No leave to vote required when work shift starts two or more hours after polls open or ends at least three hours before polls close:

  • New Mexico

No leave to vote required when work shift starts four or more hours after polls open or ends at least four hours before polls close:

  • New York

No leave to vote required when work shift starts three or more hours after polls open or ends at least three hours before polls close:

  • Arizona
  • Colorado
  • Iowa
  • Missouri
  • Oklahoma
  • Tennessee
  • Utah
  • West Virginia
  • Wyoming

Leave to vote required without regard to work shift:

  • Arkansas
  • Kentucky
  • Maine
  • Minnesota
  • Nevada
  • New Hampshire
  • Ohio
  • Wisconsin

Is an employee paid for time off work to vote?

For states providing employees with time off to vote, many states require employers to pay employees for the time taken off work to vote.

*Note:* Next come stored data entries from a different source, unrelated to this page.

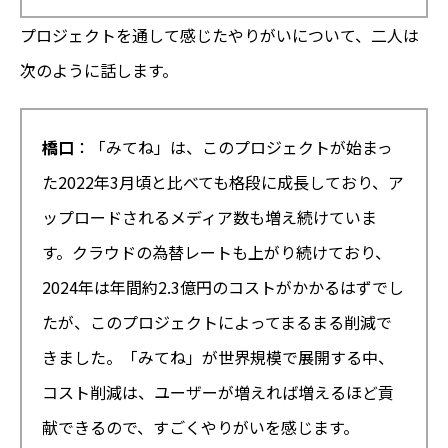
プロジェクトを通して感じたやりがいについて、二人は
次のように話します。
橋口
：「みてね」は、このプロジェクトが始まっ
た2022年3月頃と比べても格段に成長しており、ア
ップロードされるメディア数も増え続けていま
す。クラウドの為替レートも上がり続けており、
2024年は年間約2.3億円のコストがかかるはずでし
たが、このプロジェクトによってまるまる削減で
きました。「みてね」が世界規模で展開する中、
コスト削減は、ユーザーが増えれば増えるほど貢
献できるので、すごくやりがいを感じます。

States requiring paid time off to vote:

  • Alaska
  • Arizona
  • California*
  • Colorado*
  • Connecticut
  • Hawaii
  • Illinois
  • Iowa
  • Kansas
  • Maryland
  • Minnesota
  • Missouri
  • Nebraska
  • Nevada
  • New Mexico
  • New York*
  • Ohio^
  • Oklahoma
  • South Dakota
  • Tennessee
  • Texas
  • Utah
  • West Virginia
  • Wyoming

*Up to two hours
^Salaried employees only

Is an employee required to notify an employer or provide documentation when taking time off work to vote?

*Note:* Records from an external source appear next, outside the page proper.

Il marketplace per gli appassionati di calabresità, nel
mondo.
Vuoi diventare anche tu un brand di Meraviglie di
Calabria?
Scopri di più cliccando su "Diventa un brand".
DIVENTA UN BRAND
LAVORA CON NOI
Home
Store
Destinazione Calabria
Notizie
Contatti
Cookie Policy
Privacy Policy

No notice or documentation required:

  • Alaska
  • Arkansas
  • Connecticut
  • Delaware
  • Florida
  • Hawaii
  • Idaho
  • Indiana
  • Kansas
  • Louisiana
  • Maine
  • Michigan
  • Minnesota
  • Mississippi
  • Montana
  • New Hampshire
  • New Jersey
  • New Mexico
  • North Carolina
  • North Dakota
  • Ohio
  • Oregon
  • Pennsylvania
  • Rhode Island
  • South Carolina
  • South Dakota
  • Texas
  • Virginia
  • Washington
  • Wyoming

Reasonable notice or request made prior to election day:

  • Alabama
  • Arizona
  • Colorado
  • Georgia
  • Illinois
  • Iowa^
  • Kentucky
  • Massachusetts
  • Missouri*
  • Nebraska*
  • Nevada
  • Utah
  • Wisconsin

*To get paid
^In writing

Request for time off required:

  • By noon the day before Election Day: Tennessee
  • Two working days’ notice: California, New York
  • Three days’ notice: Oklahoma, West Virginia*
  • Seven days’ notice: Vermont

*Written request required

Is time off work to volunteer as an election worker permitted?

Some corporations are encouraging employee participation in the upcoming election and are revising workplace policies to provide employees with paid time off while volunteering at the polls.

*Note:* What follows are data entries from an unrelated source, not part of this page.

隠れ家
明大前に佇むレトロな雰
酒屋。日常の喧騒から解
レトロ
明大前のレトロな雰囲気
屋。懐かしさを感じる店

The majority of states have no laws regarding volunteer work on Election Day. 

State law protection for election volunteers — Notice required

  • Reasonable notice: Virginia
  • Seven days’ notice: Alabama, Wisconsin
  • 20 days’ notice: Illinois, Minnesota

State law protection for election volunteers – No notice required

  • California
  • Delaware
  • Kentucky
  • Ohio

 

Not legal advice: Nothing in this alert should be construed as legal advice. Lockton may not be considered your legal counsel, and communications with Lockton's HR Compliance Consulting group are not privileged under the attorney-client privilege.